Les risques du tabagisme sur la chirurgie esthétique

Les risques du tabagisme sur la chirurgie esthétique

En ce mois de novembre décrété  » mois sans tabac », il était normal d’évoquer les risques liés au tabagisme dans le domaine de la chirurgie esthétique.

Cigarette tabac chirurgie esthétique

S’arrêter avant l’opération

C’est un fait avéré : toute personne souhaitant recourir à  une opération de chirurgie esthétique doit arrêter de fumer au préalable.
Il est même souhaitable de continuer le sevrage tabagique après l’opération et cela le plus longtemps possible.
Il est recommandé d’arrêter de fumer au moins un mois avant l’intervention (même si certains chirurgiens sont plus durs et exigent un arrêt d’au moins 6 semaines).
Pourquoi cette recommandation ? Quels sont les risques du tabac sur une opération de chirurgie esthétique ?

 

Les risques encourus

Que le patient subisse une rhinoplastie, une liposuccion ou une augmentation mammaire, les risques sont les mêmes : fumer provoque un manque en oxygène des tissus.
Ainsi, le tabagisme peut avoir une forte influence sur la cicatrisation et même faire nécroser les tissus.
Les cicatrices de l’opération ont alors tendance à être plus foncées et il peut même arriver que les points de suture ne tiennent pas, si les tissus sont particulièrement abîmés.
Certaines opérations sont plus traumatisantes pour les tissus et être fumeur augmente le risque de voir des complications plus importantes sur la peau.

Dans le pire des cas, le tabagisme peut également provoquer des complications cardiovasculaires et respiratoires.
Il n’est pas rare de voir des cas d’embolie pulmonaire après une opération de chirurgie esthétique si le patient fumeur n’a pas arrêté de fumer à temps.
Certains patients peuvent aussi souffrir d’oedèmes ou de phlébites.

Le risque d’infection post-opératoire est plus élevé lorsque le patient est une personne qui fume.
Une autre conséquence découle alors de l’apparition de complications liées à l’opération de chirurgie esthétique : l’hospitalisation du patient peut être plus longue.
Cela peut durer quelques jours de plus voire quelques semaines selon l’importance du problème post-opératoire subi par le patient.
En outre, le tabagisme multiplie par 2 le risque de transfert non programmé dans un service de réanimation après une opération.

Le meilleur moment pour arrêter

En règle générale, il est fait mention d’un délai d’un mois sans fumer avant une intervention de chirurgie esthétique.
Si le patient rencontre des difficultés à arrêter, il lui est possible de respecter un délai de 3 semaines sans fumer (même si cela augmente quelque peu les risques).
Si vraiment l’arrêt de la cigarette s’avère plus difficile que prévu, il est tout de même très vivement recommandé de ne pas fumer dans les 48 heures avant l’opération.

Certaines études démontrent que, dans certains cas, l’obligation d’arrêter de fumer pour subir une intervention de chirurgie esthétique conduit à l’arrêt définitif de la cigarette.
L’une de ces études montre que 40% des fumeurs opérés ont définitivement arrêté de fumer de façon quotidienne après l’opération.

Bénéficier d’une aide de son chirurgien, ou bien d’un médecin traitant, serait perçu comme une motivation supplémentaire pour arrêter de fumer par les patients.
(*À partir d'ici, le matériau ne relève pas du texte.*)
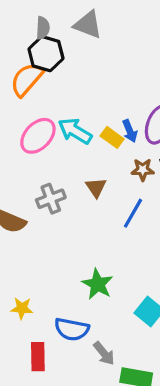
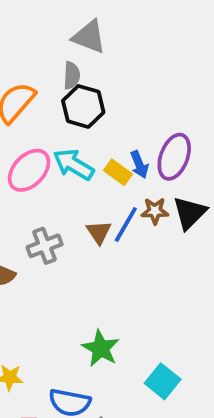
gray semicircle: (43, 28) -> (72, 75), moved
black hexagon: (46, 54) -> (83, 106), moved
blue line: (133, 213) -> (126, 225), moved

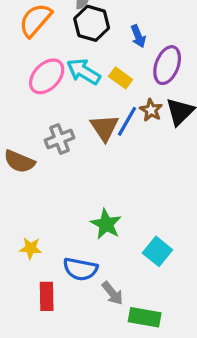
blue arrow: (139, 165) -> (138, 36), moved
brown star: (155, 211) -> (151, 110), turned 30
brown triangle: (99, 232) -> (104, 128), size x1.4

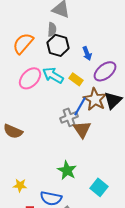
purple ellipse: (167, 65) -> (105, 71), turned 30
brown star: (151, 110) -> (95, 99), size x1.6
brown triangle: (104, 128) -> (82, 129), moved
gray cross: (59, 139) -> (69, 117), moved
Les fumeurs sont davantage motivés à arrêter la cigarette si les médecins illustrent les méfaits de la cigarette avec des exemples précis plutôt qu’en leur présentant uniquement les bienfaits du sevrage tabagique.

L’utilisation de substituts nicotiniques n’est pas forcément interdite mais elle est peu recommandée, en particulier en ce qui concerne la cigarette électronique.
En somme, il est fortement conseillé d’éviter l’ingestion de tabac avant tout acte chirurgical.